Search the material below for lines containing the string "Реал", and copy every one you find.
******************************
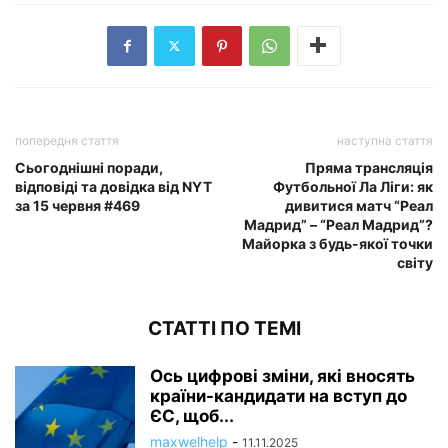
попередня стаття
наступна стаття
Сьогоднішні поради,
Пряма трансляція
відповіді та довідка від NYT
Футбольної Ла Ліги: як
за 15 червня #469
дивитися матч “Реал
Мадрид” – “Реал Мадрид”?
Майорка з будь-якої точки
світу
СТАТТІ ПО ТЕМІ
Ось цифрові зміни, які вносять
країни-кандидати на вступ до
ЄС, щоб...
maxwelhelp
-
11.11.2025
******************************
ANSWER TO THIS EXERCISE>
дивитися матч “Реал
Мадрид” – “Реал Мадрид”?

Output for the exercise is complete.